It is this instability that Luhrmann fails to capture. He dreams with the carelessness of the party- goers and the wild romanticism of Gatsby himself, and doing so, the caution and nuance of the author’s craft is lost. The word author is etymologically related to authority, seen in the close relationship between the medieval words ‘auctor’ and ‘auctoritee’. The hold of an author over their work has always been problematic from literature’s foundations, with writers such as Chaucer struggling to establish clear power. He prefaced his works with vocalisations of modesty which instructed readers didactically as much as they apologised for any shortcomings and shook off culpability for dangerous misinterpretation.
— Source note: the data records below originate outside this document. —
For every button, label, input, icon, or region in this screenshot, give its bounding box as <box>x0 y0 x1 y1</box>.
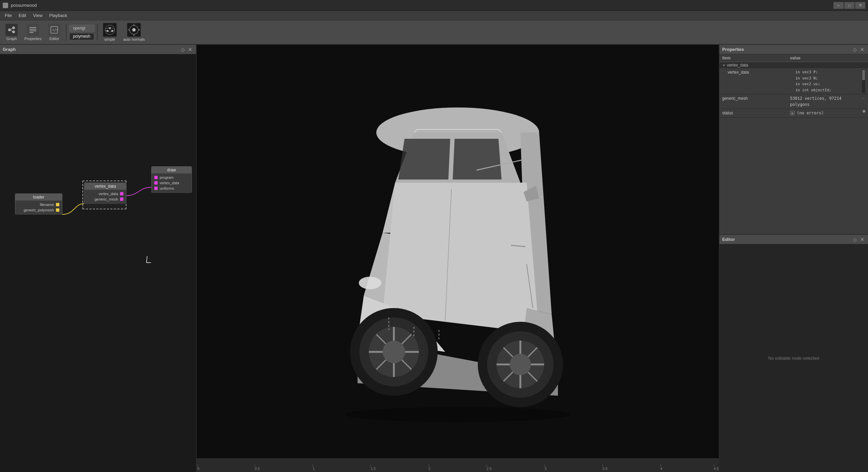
editor-panel-close[interactable]: ✕ <box>859 237 865 243</box>
prop-key-generic-mesh: generic_mesh <box>722 95 790 101</box>
toolbar-divider-2 <box>97 24 98 41</box>
auto-normals-button[interactable]: auto normals <box>121 22 148 43</box>
node-draw-title: draw <box>152 167 192 173</box>
svg-point-21 <box>132 28 136 32</box>
port-generic-polymesh[interactable]: generic_polymesh <box>15 207 62 213</box>
car-3d-view <box>197 45 719 458</box>
properties-icon <box>27 24 39 36</box>
port-draw-program-label: program <box>160 175 174 180</box>
prop-value-status-container: ▣ (no errors) <box>790 110 859 116</box>
port-draw-uniforms[interactable]: uniforms <box>152 186 192 191</box>
connections-svg <box>0 54 196 472</box>
prop-row-generic-mesh: generic_mesh 53012 vertices, 97214 polyg… <box>719 94 868 109</box>
editor-empty-message: No editable node selected <box>768 356 819 361</box>
tick-4: 4 <box>660 467 663 471</box>
port-draw-vertex-data[interactable]: vertex_data <box>152 180 192 186</box>
svg-rect-7 <box>29 31 36 31</box>
prop-value-vertex-data: in vec3 P;in vec3 N;in vec2 uv;in int ob… <box>795 69 865 93</box>
prop-ellipsis-generic-mesh[interactable]: … <box>859 95 865 99</box>
port-draw-program[interactable]: program <box>152 175 192 180</box>
tick-1: 1 <box>313 467 315 471</box>
svg-point-30 <box>382 341 405 363</box>
port-draw-program-dot[interactable] <box>154 176 158 179</box>
tab-polymesh[interactable]: polymesh <box>69 33 94 40</box>
properties-label: Properties <box>24 37 41 41</box>
prop-key-status: status <box>722 110 790 115</box>
prop-key-vertex-data-sub: vertex_data <box>728 69 795 75</box>
properties-panel-header: Properties ◇ ✕ <box>719 45 868 54</box>
graph-label: Graph <box>6 37 17 41</box>
prop-table-header: item value <box>719 54 868 62</box>
tick-15: 1.5 <box>371 467 376 471</box>
port-vd-generic-mesh-label: generic_mesh <box>95 197 118 201</box>
graph-panel-title: Graph <box>3 47 16 52</box>
svg-rect-6 <box>29 29 36 30</box>
node-loader-body: filename generic_polymesh <box>15 201 62 214</box>
svg-point-11 <box>105 25 115 35</box>
minimize-button[interactable]: ─ <box>833 2 844 9</box>
properties-panel-title: Properties <box>722 47 744 52</box>
close-button[interactable]: ✕ <box>855 2 865 9</box>
prop-col-item: item <box>722 56 790 60</box>
center-panel: 0 0.5 1 1.5 2 2.5 3 <box>197 45 719 472</box>
port-vd-generic-mesh-dot[interactable] <box>120 197 123 201</box>
tab-opengl[interactable]: opengl <box>69 25 94 32</box>
editor-tool-button[interactable]: </> Editor <box>45 22 63 42</box>
port-generic-polymesh-dot[interactable] <box>56 208 59 212</box>
right-panel: Properties ◇ ✕ item value ▼ vertex_data <box>719 45 868 472</box>
svg-point-13 <box>109 27 111 29</box>
port-draw-vertex-data-dot[interactable] <box>154 181 158 185</box>
simple-render-button[interactable]: simple <box>100 22 119 43</box>
prop-group-vertex-data-label: vertex_data <box>727 63 748 68</box>
menu-edit[interactable]: Edit <box>15 12 29 19</box>
prop-row-vertex-data-value: vertex_data in vec3 P;in vec3 N;in vec2 … <box>719 68 868 94</box>
prop-scrollbar-track[interactable] <box>862 69 865 93</box>
port-filename-dot[interactable] <box>56 203 59 206</box>
node-vertex-data[interactable]: vertex_data vertex_data generic_mesh <box>84 183 126 204</box>
timeline-ruler: 0 0.5 1 1.5 2 2.5 3 <box>197 459 719 472</box>
port-vd-vertex-data[interactable]: vertex_data <box>84 191 126 196</box>
graph-panel-pin[interactable]: ◇ <box>180 46 186 53</box>
menu-view[interactable]: View <box>29 12 46 19</box>
properties-tool-button[interactable]: Properties <box>22 22 44 42</box>
svg-rect-8 <box>29 32 34 33</box>
tickmark-4 <box>660 465 661 467</box>
expand-arrow-vertex-data: ▼ <box>722 63 726 67</box>
port-vd-generic-mesh[interactable]: generic_mesh <box>84 196 126 202</box>
port-vd-vertex-data-dot[interactable] <box>120 192 123 195</box>
svg-point-2 <box>12 31 15 33</box>
menu-file[interactable]: File <box>1 12 15 19</box>
node-loader[interactable]: loader filename generic_polymesh <box>15 193 62 214</box>
viewport[interactable] <box>197 45 719 458</box>
graph-canvas[interactable]: loader filename generic_polymesh vertex_… <box>0 54 196 472</box>
port-draw-uniforms-dot[interactable] <box>154 187 158 190</box>
properties-panel-pin[interactable]: ◇ <box>852 46 858 53</box>
tick-05: 0.5 <box>255 467 260 471</box>
properties-panel-close[interactable]: ✕ <box>859 46 865 53</box>
port-filename[interactable]: filename <box>15 202 62 207</box>
prop-status-indicator[interactable] <box>859 110 865 113</box>
port-draw-uniforms-label: uniforms <box>160 186 174 190</box>
prop-col-value: value <box>790 56 801 60</box>
auto-normals-icon <box>127 23 141 37</box>
graph-panel-close[interactable]: ✕ <box>187 46 193 53</box>
tick-25: 2.5 <box>487 467 492 471</box>
node-vertex-data-title: vertex_data <box>84 183 126 190</box>
timeline[interactable]: 0 0.5 1 1.5 2 2.5 3 <box>197 458 719 472</box>
graph-tool-button[interactable]: Graph <box>3 22 20 42</box>
editor-panel-pin[interactable]: ◇ <box>852 237 858 243</box>
svg-point-40 <box>359 277 381 289</box>
prop-scrollbar-thumb[interactable] <box>862 70 865 80</box>
svg-point-1 <box>12 26 15 29</box>
cursor-position <box>146 256 151 263</box>
node-draw[interactable]: draw program vertex_data uniforms <box>151 166 192 193</box>
prop-group-vertex-data[interactable]: ▼ vertex_data <box>719 62 868 68</box>
properties-panel-controls: ◇ ✕ <box>852 46 865 53</box>
editor-panel-header: Editor ◇ ✕ <box>719 235 868 244</box>
restore-button[interactable]: □ <box>844 2 854 9</box>
tickmark-15 <box>371 465 371 467</box>
menu-playback[interactable]: Playback <box>46 12 71 19</box>
prop-value-generic-mesh: 53012 vertices, 97214 polygons <box>790 95 859 108</box>
tickmark-2 <box>429 465 429 467</box>
node-vertex-data-body: vertex_data generic_mesh <box>84 190 126 203</box>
With the invention of the printing press in the 1450s, private manuscripts became available for public readership. Popular anthologies such as Tottel’s Miscellany encouraged a collaborative authorship, with readers actively taking to the page with quills and amending sonnets, circulating new versions and subverting the original poet’s power. Clearly the authority of authorship has always been contentious, but it is difficult to lose ourselves in the film’s contrived and off-piste opening, as a washed-up, bearded and morose Nick talks softly to a psychiatrist as snowflakes dust around the sanatorium. Luhrmann’s portrayal of the story’s narrator provides a painfully unsubtle metatextual experience, as Nick’s words clunkily etch themselves across the screen in typewriter font. Suddenly, the famously unreliable voice careers off with such autonomy that even as Fitzgerald’s powerful cadence draws the film to a close, Nick must wrap it all up in a ring binder and in a moment of casual afterthought asterix ‘the great’ onto the title of his manuscript, ‘Gatsby’. Giving such deliberate power to a narrator who oscillates so infamously between repulsion and attraction in the novel, Luhrmann re-shapes Fitzgerald’s tale with a carthartic neatness, a ‘once upon a time’ frame that counters its original sense of emptiness, negating the force of the ‘foul dust’ and ash that swirls through its pages and drains away any prospect of redemption.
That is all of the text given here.